“Tragedy blows through your life like a tornado, uprooting everything. Creating chaos. You wait for the dust to settle and then you choose. You can live in the wreckage and pretend it’s still the mansion you remember. Or you can crawl from the rubble and slowly rebuild.”
– Veronica Mars
Six months ago I wrote a blog post, quite possibly one of the most important I’ve ever written, and somehow 26 weeks have gone by. Both surprisingly and not at all at the same time, somehow I looked at my views yesterday and realized that not a single week has gone by since it went up without someone looking at that post.
Not because of my writing, not because of my blog itself, and not because of me. No, because of her.
Because her life is something worth remembering.
Six months ago, Maddie Elliot’s death was that tornado Veronica Mars was talking about. Over the past few years, between being lab partners in sophomore biology and laughing in memorable Spanish classes, her presence in my life wasn’t one that demanded attention— always front and center— she was the kind of person who didn’t have to be. The good in her would be there regardless. In the way she lived and loved and cared about others, the hard part was losing someone like her and not knowing how to understand and move on from something like that.
It’s not easy.
Because can that dust really settle in six months?
I’m starting to think that, in some parts of who we are, maybe it can. But in others?
Never.
And that’s okay, because when I reached that choice, to live in the wreckage and to recreate it or be ignorant of the change instead… This was something I couldn’t let go, one I haven’t gone a day without thinking about.
This change in my perspective and my life was everything.
Have you ever heard of the glass shattering metaphor, namely from the show How I Met Your Mother? The idea is that your reality is held behind a one-way mirror, or a glass so-to-speak. When something happens, maybe someone spoils a movie or the lightbulb in your head finally clicks on in math class, the glass shatters and the mirror is broken. You can’t go back.
Losing someone so young and so incredible, that was my glass shattering moment. And every day, my eyes open just a little bit more in the way I see things or people, in how I act. I feel like I’ve almost redefined my life, what I want and what feels worth it. How to open up. How to live. How to love.
It’s sink or swim in college these days and lately, I’ve been deciding to swim a little harder toward something meaningful every day. To make the most of what Cal Poly is and can be to me.
After change or tragedy, the moments that leave you breathless and lost, you begin to rebuild again and again and again. Just keep doing it. You pick up the pieces of what’s left and rearrange it all until it fits, whether it’s your career, your heart, your relationships, or more times than not, yourself.
You make it work as best you can.
Kind of like college where none of us have this figured out, the idea of what we’re supposed to do or how we do it. Choosing a major to come in with is hard enough, let alone actually
graduating when you feel like you should, hopefully with a job or some sort of plan lined up once you do. Once I got here, the process never really seemed that simple.
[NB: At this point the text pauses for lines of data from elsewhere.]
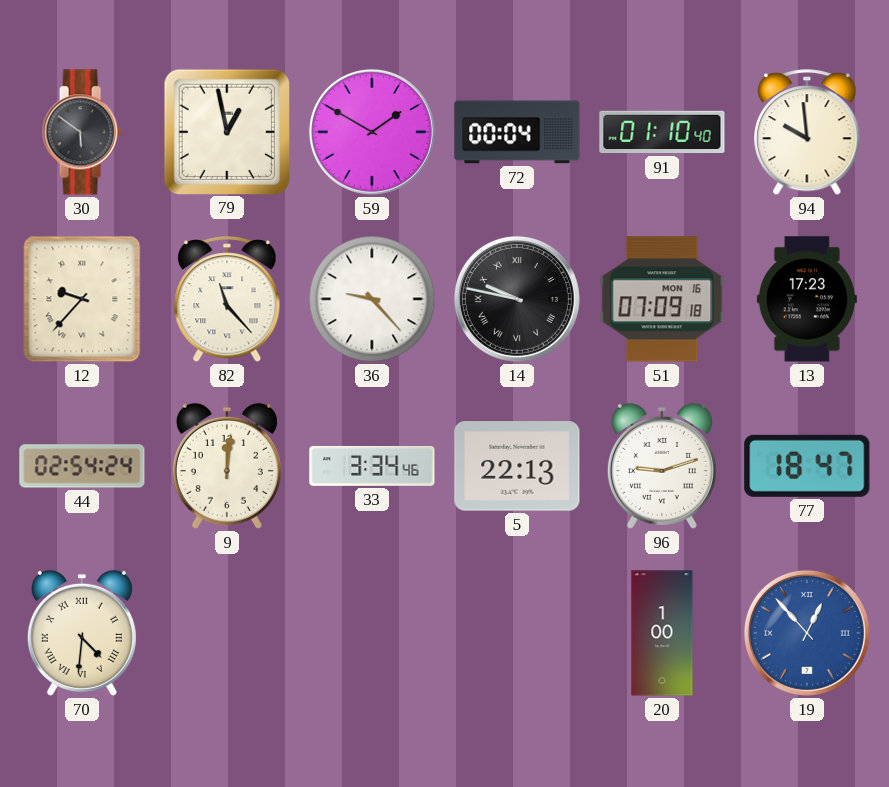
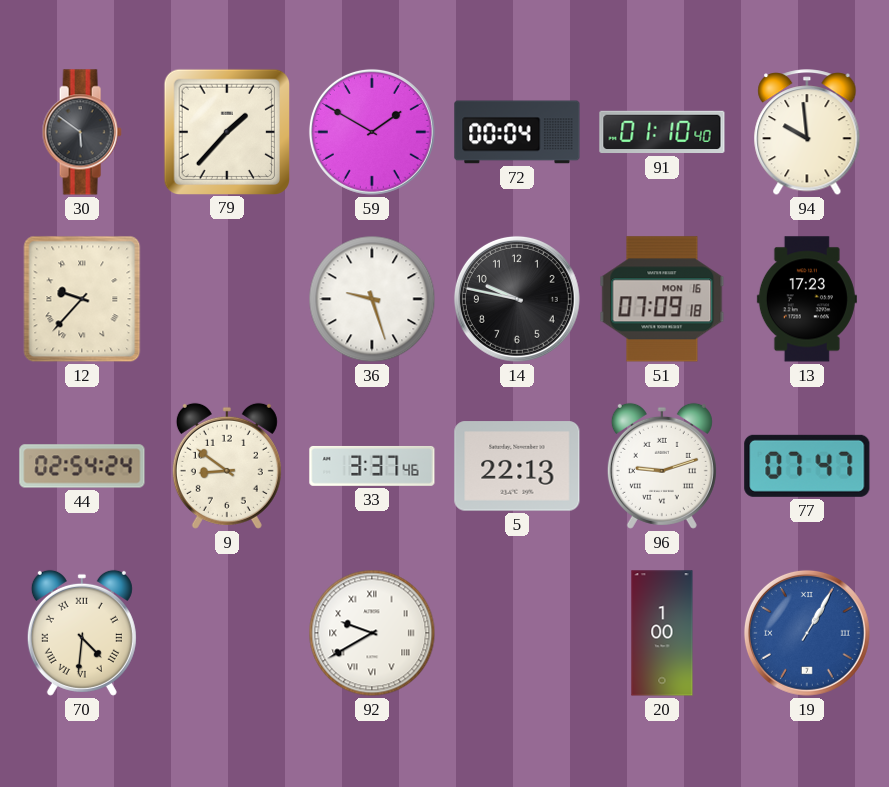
79: 12:58 -> 1:37
82: 11:23 -> none
36: 9:23 -> 9:27
14 numerals: Roman -> Arabic
9: 12:01 -> 8:51
33: 3:34 -> 3:37
77: 18:47 -> 07:47
92: none -> 9:40
19: 12:53 -> 1:05
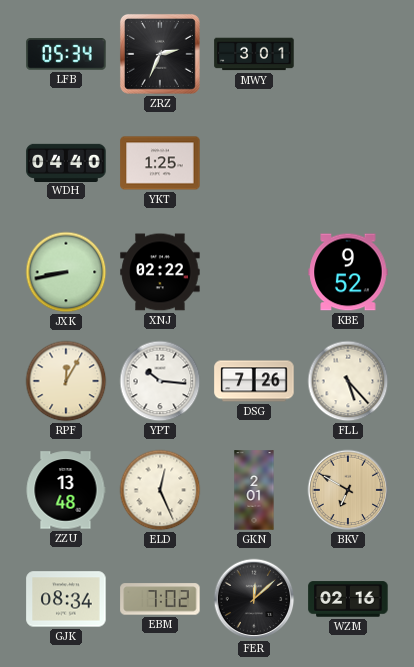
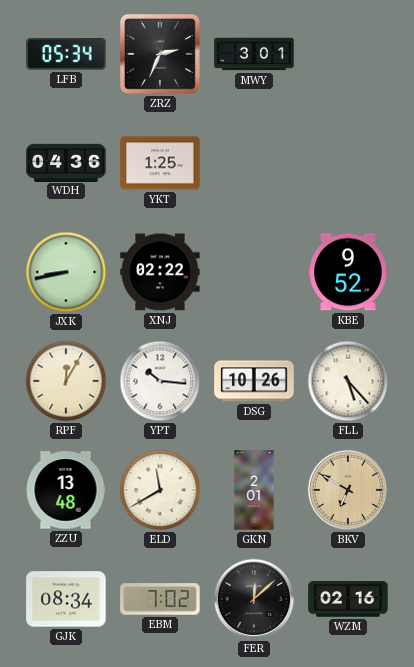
WDH: 04:40 -> 04:36
DSG: 7:26 -> 10:26
ELD: 12:26 -> 11:40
Because in the midst of it all, we fail, we stumble, we hope, and we keep trying to move forward as our minds change and our perspectives open up to figure out just what it is that we’re doing every day.
We take it one day, one class, one step, and one breath at a time. Until it feels like maybe we’re on the right path and those pieces are starting to fit back together again. Not perfectly, of course not, that wouldn’t be life if it did. But maybe in a way, with a little more time, you can adjust to the imperfections just enough to be content with what you’ve become.
That dust begins to settle.
In the past year of my life, I’ve learned to give myself time to let change devastate me if it must, to let it wash over every reality and every hope and every idea I once thought was set in stone. Once it does and it fades, I figure out where to go from there.
Like so many of my friends or my classmates, that’s what it’s like trying to navigate our lives and educations together. There is so much more to understand about the realities of this life in what our futures will be while trying to make the most out of a college career that’s flying by.
So six months later, this is me rebuilding the person I used to be– the life I held a year ago, two months ago, two days ago. I am rebuilding from the wreckage, the kind of process you’ll see in my writing, in my choices, and most importantly, in who I think I am. Who I think I can be.
This is how you let your heart adjust to new burdens before turning them into a beautiful kind of chaos; just the kind I’ve come to love being in the middle of. One that makes sense to you. Because stumbling and falling, losing our way and our balance, it doesn’t mean we are incapable to moving forward or getting it all “right.”
That just means maybe we will figure it out along the way. Sometime and someday, it will make sense.
As long as you trust that maybe, every change is just a step closer to who we are going to be. And if you’re on this journey with me, then you know, there’s so much more to see through the dust and the chaos. Whether there are more tornados on the horizon or something completely new, I’m excited to take you all with me.